Source code for propflow.snapshots.analyzer

"""Snapshot analysis utilities for belief propagation convergence dynamics.

This module provides analysis tools for examining convergence properties,
dependency structures, and cycle metrics from simulation snapshots.
"""

from __future__ import annotations

import csv
from pathlib import Path
from dataclasses import dataclass
from typing import Dict, List, Mapping, Sequence, Any

import networkx as nx
import numpy as np
from scipy import sparse

from .types import EngineSnapshot


# Tolerance constants
_ZERO_TOL = 1e-9


@dataclass(slots=True)
class _Coordinate:
    """Internal helper describing a single difference coordinate."""

    kind: str
    sender: str
    recipient: str
    label: int

    def key(self) -> tuple[str, str, str, int]:
        return (self.kind, self.sender, self.recipient, self.label)



[docs]
class SnapshotAnalyzer:
    """Analyze convergence dynamics from propflow snapshots.
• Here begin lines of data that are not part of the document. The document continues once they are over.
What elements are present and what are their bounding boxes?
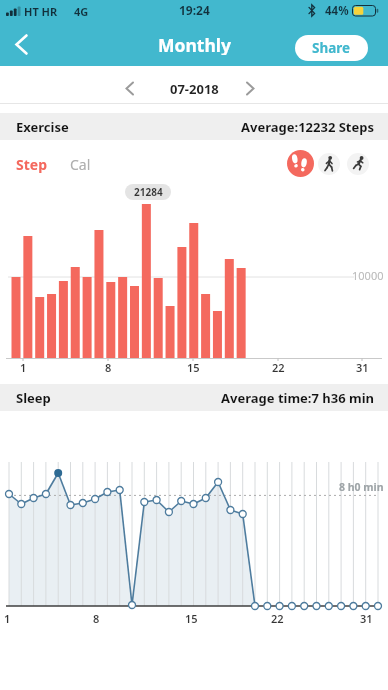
button[interactable]: Cal xyxy=(70,152,102,176)
staticText: Cal xyxy=(70,155,91,174)
staticText: 44% xyxy=(325,3,349,18)
staticText: Monthly xyxy=(158,33,231,55)
staticText: 1 xyxy=(4,611,11,624)
staticText: 31 xyxy=(360,611,373,624)
staticText: 15 xyxy=(187,360,200,373)
staticText: Step xyxy=(16,155,47,174)
button[interactable] xyxy=(237,76,263,100)
staticText: 15 xyxy=(185,611,198,624)
staticText: Exercise xyxy=(16,118,69,136)
staticText: 19:24 xyxy=(179,2,210,17)
staticText: 8 xyxy=(93,611,100,624)
button[interactable] xyxy=(8,30,34,58)
staticText: 22 xyxy=(271,611,284,624)
staticText: 22 xyxy=(272,360,285,373)
staticText: 8 h0 min xyxy=(339,480,384,493)
staticText: 1 xyxy=(20,360,27,373)
button[interactable] xyxy=(287,150,314,177)
staticText: HT HR xyxy=(24,4,58,18)
staticText: Sleep xyxy=(16,389,51,407)
staticText: 8 xyxy=(105,360,112,373)
staticText: 07-2018 xyxy=(170,80,219,96)
staticText: Average time:7 h36 min xyxy=(221,389,375,407)
staticText: Average:12232 Steps xyxy=(241,118,375,136)
button[interactable]: Step xyxy=(16,152,56,176)
staticText: 10000 xyxy=(352,268,384,282)
staticText: 31 xyxy=(356,360,369,373)
button[interactable] xyxy=(318,153,340,175)
button[interactable]: Share xyxy=(295,35,368,61)
button[interactable] xyxy=(347,153,369,175)
staticText: Share xyxy=(312,39,351,57)
staticText: 21284 xyxy=(134,185,163,199)
button[interactable] xyxy=(116,76,142,100)
staticText: 4G xyxy=(74,4,89,18)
    This class provides methods to derive Jacobian matrices, dependency graphs,
    cycle metrics, and other structural properties from snapshot sequences.
    """

    def __init__(
        self,
        snapshots: Sequence[EngineSnapshot],
        *,
        domain: Mapping[str, int] | None = None,
        max_cycle_len: int = 12,
    ) -> None:
        """Initialize the analyzer with a sequence of snapshots.

        Args:
            snapshots: A sequence of EngineSnapshot objects from a simulation.
            domain: Optional domain mapping (var -> domain_size). If not provided,
                will be inferred from snapshots.
            max_cycle_len: Maximum cycle length to enumerate in cycle analysis.
        """
        if not snapshots:
            raise ValueError("SnapshotAnalyzer requires at least one snapshot")
        self._snapshots: List[EngineSnapshot] = sorted(
            list(snapshots), key=lambda rec: rec.step
        )
        self._step_index: Dict[int, int] = {
            rec.step: idx for idx, rec in enumerate(self._snapshots)
        }
        self._max_cycle_len = max_cycle_len
        self._domain = dict(domain or self._infer_domain(self._snapshots[0]))
        self._nilpotent_cache: Dict[int, int | None] = {}


[docs]
    def beliefs_per_variable(self) -> Dict[str, List[int | None]]:
        """Return the argmin trajectory for each variable across snapshots."""
        variables = sorted(self._domain.keys())
        series: Dict[str, List[int | None]] = {var: [] for var in variables}

        for rec in self._snapshots:
            # sum R messages per variable to compute belief
            grouped: Dict[str, List[np.ndarray]] = {}
            for (f, v), r_msg in rec.R.items():
                grouped.setdefault(v, []).append(np.asarray(r_msg, dtype=float))

            for var in variables:
                if vectors := grouped.get(var):
                    combined = np.sum(vectors, axis=0)
                    series[var].append(int(np.argmin(combined)))
                else:
                    series[var].append(rec.assignments.get(var))

        return series



[docs]
    def difference_coordinates(
        self, step_idx: int
    ) -> tuple[
        Dict[tuple[str, str], float | np.ndarray],
        Dict[tuple[str, str], float | np.ndarray],
    ]:
        """Compute ΔQ and ΔR (difference coordinates) for a snapshot."""
        rec = self._snapshot_by_index(step_idx)

        delta_q: Dict[tuple[str, str], float | np.ndarray] = {}
        delta_r: Dict[tuple[str, str], float | np.ndarray] = {}

        for (u, f), q_msg in rec.Q.items():
            values = np.asarray(q_msg, dtype=float)
            if values.size > 0:
                delta_q[(u, f)] = self._recenter(values)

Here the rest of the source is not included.